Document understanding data

<<<<

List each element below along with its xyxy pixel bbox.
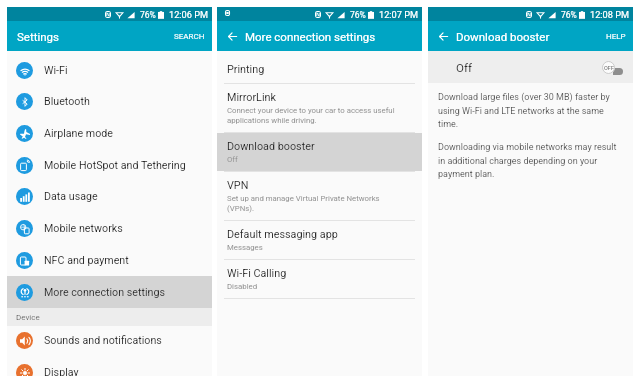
button[interactable]: Bluetooth [7,85,212,117]
staticText: Downloading via mobile networks may resu… [438,142,617,179]
staticText: MirrorLink [227,91,276,104]
staticText: Bluetooth [44,95,90,108]
button[interactable]: Download booster [217,133,422,171]
staticText: Connect your device to your car to acces… [227,106,395,125]
button[interactable]: Default messaging app [217,221,422,259]
button[interactable]: Sounds and notifications [7,324,212,356]
button[interactable]: Airplane mode [7,117,212,149]
staticText: Off [456,61,472,74]
staticText: Download booster [227,140,315,153]
button[interactable]: Wi-Fi Calling [217,260,422,298]
staticText: Wi-Fi Calling [227,267,287,280]
staticText: Messages [227,243,263,252]
staticText: 76% [561,10,577,20]
staticText: Download booster [456,30,550,43]
staticText: NFC and payment [44,254,129,267]
staticText: 12:06 PM [169,9,208,20]
staticText: OFF [604,65,614,71]
button[interactable]: NFC and payment [7,244,212,276]
staticText: HELP [606,32,626,41]
staticText: 12:07 PM [379,9,418,20]
staticText: Mobile HotSpot and Tethering [44,159,186,172]
staticText: Set up and manage Virtual Private Networ… [227,194,380,213]
staticText: 76% [140,10,156,20]
button[interactable]: More connection settings [7,276,212,308]
staticText: Settings [17,30,59,43]
button[interactable]: Display [7,356,212,376]
staticText: Data usage [44,190,98,203]
staticText: Disabled [227,282,258,291]
staticText: Sounds and notifications [44,334,162,347]
button[interactable]: Navigate up [222,21,242,51]
staticText: 76% [350,10,366,20]
staticText: More connection settings [245,30,376,43]
staticText: Mobile networks [44,222,123,235]
staticText: Device [16,313,40,322]
button[interactable]: Mobile networks [7,212,212,244]
staticText: Off [227,155,238,164]
button[interactable]: Wi-Fi [7,54,212,86]
button[interactable]: Printing [217,56,422,83]
staticText: Airplane mode [44,127,113,140]
button[interactable]: Off [428,51,633,83]
staticText: Default messaging app [227,228,338,241]
button[interactable]: SEARCH [164,21,212,51]
staticText: Wi-Fi [44,64,68,77]
staticText: Display [44,366,79,376]
staticText: Printing [227,63,265,76]
button[interactable]: Download booster toggle, off [602,60,623,74]
button[interactable]: Navigate up [433,21,453,51]
button[interactable]: HELP [585,21,633,51]
staticText: SEARCH [174,32,205,41]
staticText: Download large files (over 30 MB) faster… [438,92,610,129]
staticText: 12:08 PM [590,9,629,20]
staticText: VPN [227,179,249,192]
button[interactable]: MirrorLink [217,84,422,132]
button[interactable]: VPN [217,172,422,220]
staticText: More connection settings [44,286,165,299]
button[interactable]: Mobile HotSpot and Tethering [7,149,212,181]
button[interactable]: Data usage [7,180,212,212]
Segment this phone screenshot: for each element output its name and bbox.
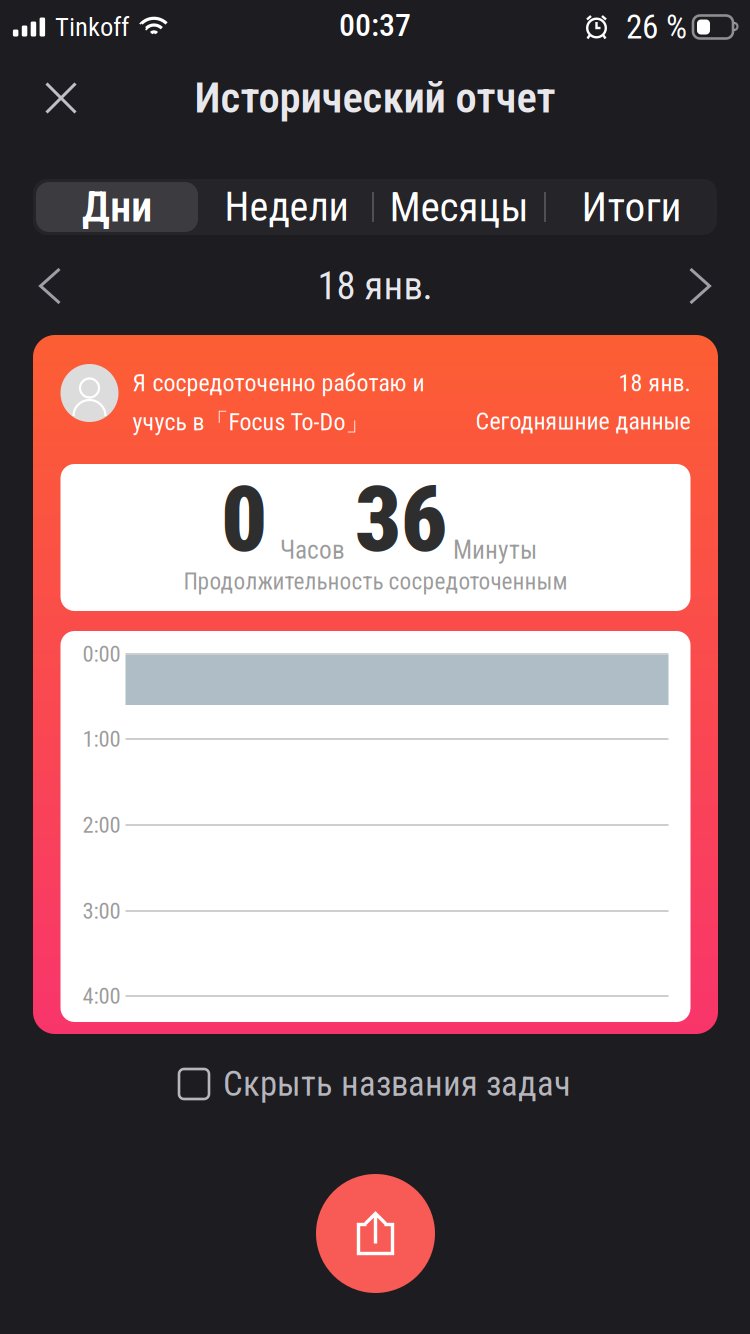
staticText: Месяцы bbox=[390, 183, 528, 231]
staticText: Итоги bbox=[582, 183, 682, 231]
button[interactable]: Share bbox=[316, 1174, 435, 1293]
staticText: Минуты bbox=[453, 535, 537, 565]
button[interactable]: Next day bbox=[669, 255, 731, 317]
staticText: Недели bbox=[224, 184, 348, 230]
staticText: 2:00 bbox=[82, 812, 120, 838]
staticText: Часов bbox=[280, 535, 345, 565]
staticText: 18 янв. bbox=[318, 263, 432, 309]
staticText: Исторический отчет bbox=[194, 73, 556, 123]
staticText: 4:00 bbox=[82, 983, 120, 1009]
staticText: 18 янв. bbox=[618, 369, 690, 397]
staticText: Я сосредоточенно работаю и bbox=[132, 369, 424, 397]
staticText: 26 % bbox=[626, 8, 687, 47]
staticText: учусь в「Focus To-Do」 bbox=[132, 407, 370, 437]
staticText: 0 bbox=[221, 467, 267, 573]
staticText: Дни bbox=[82, 182, 152, 232]
staticText: Скрыть названия задач bbox=[223, 1064, 571, 1104]
staticText: 0:00 bbox=[82, 641, 120, 667]
staticText: Сегодняшние данные bbox=[476, 407, 690, 435]
button[interactable]: Close bbox=[30, 67, 92, 129]
button[interactable]: Скрыть названия задач bbox=[0, 1059, 750, 1109]
staticText: 00:37 bbox=[339, 6, 411, 44]
staticText: 36 bbox=[355, 467, 447, 573]
staticText: 1:00 bbox=[82, 726, 120, 752]
button[interactable]: Недели bbox=[201, 179, 372, 235]
staticText: Tinkoff bbox=[55, 11, 129, 43]
button[interactable]: Месяцы bbox=[374, 179, 544, 235]
button[interactable]: Previous day bbox=[19, 255, 81, 317]
button[interactable]: Итоги bbox=[546, 179, 717, 235]
staticText: 3:00 bbox=[82, 898, 120, 924]
button[interactable]: Дни bbox=[33, 179, 201, 235]
staticText: Продолжительность сосредоточенным bbox=[184, 568, 568, 595]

>>>>

Work instructions: When you print the entries, keep every line exactly as it is and drop the pictures.

Answer area:
List each element below along with its xyxy pixel bbox.
button[interactable]: Bluetooth [7,85,212,117]
staticText: Downloading via mobile networks may resu… [438,142,617,179]
staticText: MirrorLink [227,91,276,104]
staticText: Bluetooth [44,95,90,108]
button[interactable]: Download booster [217,133,422,171]
staticText: Connect your device to your car to acces… [227,106,395,125]
button[interactable]: Default messaging app [217,221,422,259]
button[interactable]: Sounds and notifications [7,324,212,356]
button[interactable]: Airplane mode [7,117,212,149]
staticText: Off [456,61,472,74]
staticText: Download booster [227,140,315,153]
button[interactable]: Wi-Fi Calling [217,260,422,298]
staticText: Wi-Fi Calling [227,267,287,280]
staticText: Messages [227,243,263,252]
staticText: 76% [561,10,577,20]
staticText: Download booster [456,30,550,43]
staticText: NFC and payment [44,254,129,267]
staticText: 12:06 PM [169,9,208,20]
staticText: OFF [604,65,614,71]
button[interactable]: NFC and payment [7,244,212,276]
staticText: HELP [606,32,626,41]
staticText: 12:07 PM [379,9,418,20]
staticText: Mobile HotSpot and Tethering [44,159,186,172]
staticText: Set up and manage Virtual Private Networ… [227,194,380,213]
staticText: 76% [140,10,156,20]
button[interactable]: More connection settings [7,276,212,308]
staticText: Settings [17,30,59,43]
button[interactable]: Display [7,356,212,376]
staticText: Data usage [44,190,98,203]
staticText: Disabled [227,282,258,291]
staticText: Sounds and notifications [44,334,162,347]
button[interactable]: Navigate up [222,21,242,51]
staticText: 76% [350,10,366,20]
staticText: More connection settings [245,30,376,43]
staticText: Mobile networks [44,222,123,235]
staticText: Device [16,313,40,322]
button[interactable]: Mobile networks [7,212,212,244]
staticText: Off [227,155,238,164]
button[interactable]: Wi-Fi [7,54,212,86]
button[interactable]: Printing [217,56,422,83]
staticText: Airplane mode [44,127,113,140]
button[interactable]: Off [428,51,633,83]
staticText: Default messaging app [227,228,338,241]
button[interactable]: SEARCH [164,21,212,51]
staticText: Wi-Fi [44,64,68,77]
staticText: Display [44,366,79,376]
staticText: Printing [227,63,265,76]
button[interactable]: Download booster toggle, off [602,60,623,74]
button[interactable]: Navigate up [433,21,453,51]
button[interactable]: HELP [585,21,633,51]
staticText: SEARCH [174,32,205,41]
staticText: Download large files (over 30 MB) faster… [438,92,610,129]
staticText: 12:08 PM [590,9,629,20]
staticText: VPN [227,179,249,192]
button[interactable]: MirrorLink [217,84,422,132]
button[interactable]: VPN [217,172,422,220]
staticText: More connection settings [44,286,165,299]
button[interactable]: Mobile HotSpot and Tethering [7,149,212,181]
button[interactable]: Data usage [7,180,212,212]
Segment this phone screenshot: for each element output its name and bbox.
staticText: Месяцы bbox=[390, 183, 528, 231]
staticText: Итоги bbox=[582, 183, 682, 231]
button[interactable]: Share bbox=[316, 1174, 435, 1293]
staticText: Минуты bbox=[453, 535, 537, 565]
button[interactable]: Next day bbox=[669, 255, 731, 317]
staticText: Недели bbox=[224, 184, 348, 230]
staticText: 2:00 bbox=[82, 812, 120, 838]
staticText: Часов bbox=[280, 535, 345, 565]
staticText: 18 янв. bbox=[318, 263, 432, 309]
staticText: Исторический отчет bbox=[194, 73, 556, 123]
staticText: 4:00 bbox=[82, 983, 120, 1009]
staticText: 18 янв. bbox=[618, 369, 690, 397]
staticText: Я сосредоточенно работаю и bbox=[132, 369, 424, 397]
staticText: 26 % bbox=[626, 8, 687, 47]
staticText: учусь в「Focus To-Do」 bbox=[132, 407, 370, 437]
staticText: 0 bbox=[221, 467, 267, 573]
staticText: Дни bbox=[82, 182, 152, 232]
staticText: Скрыть названия задач bbox=[223, 1064, 571, 1104]
staticText: 0:00 bbox=[82, 641, 120, 667]
staticText: Сегодняшние данные bbox=[476, 407, 690, 435]
button[interactable]: Close bbox=[30, 67, 92, 129]
button[interactable]: Скрыть названия задач bbox=[0, 1059, 750, 1109]
staticText: 00:37 bbox=[339, 6, 411, 44]
staticText: 36 bbox=[355, 467, 447, 573]
staticText: 1:00 bbox=[82, 726, 120, 752]
button[interactable]: Недели bbox=[201, 179, 372, 235]
staticText: Tinkoff bbox=[55, 11, 129, 43]
button[interactable]: Месяцы bbox=[374, 179, 544, 235]
button[interactable]: Previous day bbox=[19, 255, 81, 317]
button[interactable]: Итоги bbox=[546, 179, 717, 235]
staticText: 3:00 bbox=[82, 898, 120, 924]
button[interactable]: Дни bbox=[33, 179, 201, 235]
staticText: Продолжительность сосредоточенным bbox=[184, 568, 568, 595]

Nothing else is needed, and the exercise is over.